Professional golfer? Or more realistically mowing greens at the golf course each morning and then golfing in the afternoon. The more practical answer is a teacher. This is probably rooted in the value I place on children, their natural tendency to investigate, learn and seek genuine understanding.
Tell us about your family.
My wife, Lindsay, and I have been married for 20 years. She’s an amazing person, superb mom, and has a caring/giving heart that is unmatched. We have two kids. Barrett, 15, is a high school sophomore who is smart, funny and athletic. His sister, Chloe, 12, is a 7th grader with many of the same attributes as her brother – and she’s also creative. She’s quite handy with her Cricut machine. I am very proud of the values that my children are demonstrating as they are growing up.
How do you relax?
Spending time with my family and friends watching/playing sports, golfing, traveling, water/snow skiing, fishing (deep sea, fly fishing). I also like to spend time at a family cabin in Clarion, PA – where I can get off the grid because there’s rarely a cell signal and no Wi-Fi.

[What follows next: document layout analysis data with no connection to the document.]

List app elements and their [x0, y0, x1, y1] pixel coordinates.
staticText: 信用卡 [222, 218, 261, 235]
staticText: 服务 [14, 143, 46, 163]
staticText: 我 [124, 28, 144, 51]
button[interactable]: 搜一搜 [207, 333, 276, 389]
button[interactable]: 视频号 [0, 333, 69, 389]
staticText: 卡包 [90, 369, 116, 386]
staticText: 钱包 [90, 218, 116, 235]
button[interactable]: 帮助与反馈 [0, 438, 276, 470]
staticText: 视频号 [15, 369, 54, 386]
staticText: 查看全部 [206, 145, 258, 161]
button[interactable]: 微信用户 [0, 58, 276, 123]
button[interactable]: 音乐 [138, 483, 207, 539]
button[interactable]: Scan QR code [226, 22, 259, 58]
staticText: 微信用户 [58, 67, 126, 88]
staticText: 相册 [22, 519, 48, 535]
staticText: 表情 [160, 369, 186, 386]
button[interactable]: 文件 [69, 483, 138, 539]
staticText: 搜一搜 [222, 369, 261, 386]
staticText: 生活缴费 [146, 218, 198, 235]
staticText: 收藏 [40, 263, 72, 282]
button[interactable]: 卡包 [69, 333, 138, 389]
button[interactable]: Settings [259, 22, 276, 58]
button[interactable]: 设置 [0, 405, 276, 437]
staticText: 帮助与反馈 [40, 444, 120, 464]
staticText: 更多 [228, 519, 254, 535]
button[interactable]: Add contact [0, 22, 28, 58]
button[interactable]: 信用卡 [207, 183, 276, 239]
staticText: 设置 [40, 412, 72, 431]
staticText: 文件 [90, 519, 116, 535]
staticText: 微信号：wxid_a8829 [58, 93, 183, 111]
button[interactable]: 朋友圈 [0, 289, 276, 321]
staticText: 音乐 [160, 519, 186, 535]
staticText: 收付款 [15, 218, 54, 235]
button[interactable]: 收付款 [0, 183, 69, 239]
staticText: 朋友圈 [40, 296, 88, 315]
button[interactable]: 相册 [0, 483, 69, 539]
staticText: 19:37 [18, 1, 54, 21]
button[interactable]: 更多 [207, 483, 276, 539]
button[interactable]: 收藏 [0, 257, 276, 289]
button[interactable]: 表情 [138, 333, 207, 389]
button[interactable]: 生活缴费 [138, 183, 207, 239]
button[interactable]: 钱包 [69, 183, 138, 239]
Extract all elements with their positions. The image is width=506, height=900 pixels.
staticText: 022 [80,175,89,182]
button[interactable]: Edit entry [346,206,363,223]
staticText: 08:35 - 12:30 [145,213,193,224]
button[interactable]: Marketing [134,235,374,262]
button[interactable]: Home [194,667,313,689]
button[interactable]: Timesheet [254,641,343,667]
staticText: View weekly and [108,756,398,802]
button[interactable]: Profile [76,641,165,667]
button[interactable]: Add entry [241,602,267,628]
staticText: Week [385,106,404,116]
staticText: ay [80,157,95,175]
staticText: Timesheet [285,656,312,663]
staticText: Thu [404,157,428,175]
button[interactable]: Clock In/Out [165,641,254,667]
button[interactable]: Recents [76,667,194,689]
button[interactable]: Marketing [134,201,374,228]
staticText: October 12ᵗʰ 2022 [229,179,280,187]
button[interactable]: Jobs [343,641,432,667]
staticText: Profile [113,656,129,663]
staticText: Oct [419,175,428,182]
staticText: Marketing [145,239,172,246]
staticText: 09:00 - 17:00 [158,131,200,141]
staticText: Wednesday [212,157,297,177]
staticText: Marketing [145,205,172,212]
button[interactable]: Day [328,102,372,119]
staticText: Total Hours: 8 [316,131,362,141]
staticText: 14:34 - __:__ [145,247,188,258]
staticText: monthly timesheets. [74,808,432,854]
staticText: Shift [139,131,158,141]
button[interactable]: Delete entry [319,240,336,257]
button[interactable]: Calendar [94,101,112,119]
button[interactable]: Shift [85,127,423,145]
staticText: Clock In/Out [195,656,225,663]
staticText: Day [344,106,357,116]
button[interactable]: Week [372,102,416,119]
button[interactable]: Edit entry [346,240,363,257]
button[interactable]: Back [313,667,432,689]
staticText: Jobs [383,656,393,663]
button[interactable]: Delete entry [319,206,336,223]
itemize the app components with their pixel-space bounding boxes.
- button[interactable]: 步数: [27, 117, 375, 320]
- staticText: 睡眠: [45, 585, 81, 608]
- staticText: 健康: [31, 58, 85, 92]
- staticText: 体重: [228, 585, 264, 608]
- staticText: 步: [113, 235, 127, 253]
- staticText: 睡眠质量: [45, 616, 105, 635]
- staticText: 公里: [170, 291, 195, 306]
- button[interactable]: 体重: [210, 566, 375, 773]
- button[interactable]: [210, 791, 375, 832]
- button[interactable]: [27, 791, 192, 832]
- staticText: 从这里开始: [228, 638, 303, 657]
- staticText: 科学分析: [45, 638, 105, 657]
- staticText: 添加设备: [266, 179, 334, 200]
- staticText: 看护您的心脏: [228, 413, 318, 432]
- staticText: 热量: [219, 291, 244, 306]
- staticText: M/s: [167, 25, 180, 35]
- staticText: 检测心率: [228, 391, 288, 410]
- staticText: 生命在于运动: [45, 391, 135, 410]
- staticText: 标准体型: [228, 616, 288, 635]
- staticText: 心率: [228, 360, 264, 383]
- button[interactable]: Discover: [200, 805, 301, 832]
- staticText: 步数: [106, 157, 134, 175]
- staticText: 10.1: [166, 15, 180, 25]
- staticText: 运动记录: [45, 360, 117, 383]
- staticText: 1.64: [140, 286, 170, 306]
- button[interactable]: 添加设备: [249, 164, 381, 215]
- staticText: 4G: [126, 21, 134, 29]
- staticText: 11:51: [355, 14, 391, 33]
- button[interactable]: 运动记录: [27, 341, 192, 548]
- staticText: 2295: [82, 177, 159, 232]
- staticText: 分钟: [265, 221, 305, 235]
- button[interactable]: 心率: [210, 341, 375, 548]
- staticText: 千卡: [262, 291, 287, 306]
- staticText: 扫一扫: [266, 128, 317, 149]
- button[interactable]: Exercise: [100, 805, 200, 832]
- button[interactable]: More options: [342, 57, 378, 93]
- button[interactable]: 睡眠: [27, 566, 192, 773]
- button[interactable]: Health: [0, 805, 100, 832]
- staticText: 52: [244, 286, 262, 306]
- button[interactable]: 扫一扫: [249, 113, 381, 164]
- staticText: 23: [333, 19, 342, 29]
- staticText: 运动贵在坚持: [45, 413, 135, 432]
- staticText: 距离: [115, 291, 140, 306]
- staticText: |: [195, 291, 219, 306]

Most interesting place you’ve been?
I was in England/Ireland last year where I attended a soccer match in London and then spent five days of golf in Ireland.
What was your first paying job?
Mowing lawns in the summertime; and umpiring baseball games (good lessons learned in conflict resolution).
What would you change about yourself if you could?
I would change the speed with which life happens and how I can be more and do more for more people. There are so many more things I’d like to do for the hospital, my church, my community, my friends and my family. The gift of time is special.
Do you have a favorite quote or mantra you live by?
“At the end of the day people won’t remember what you said or did, they will remember how you made them feel.” – Maya Angelou
Tell us something about yourself that most people don’t know.
I recently had an old 1965 Meyers Manx family dune buggy restored. I have special memories of this vehicle with my father-in-law (who has since passed away).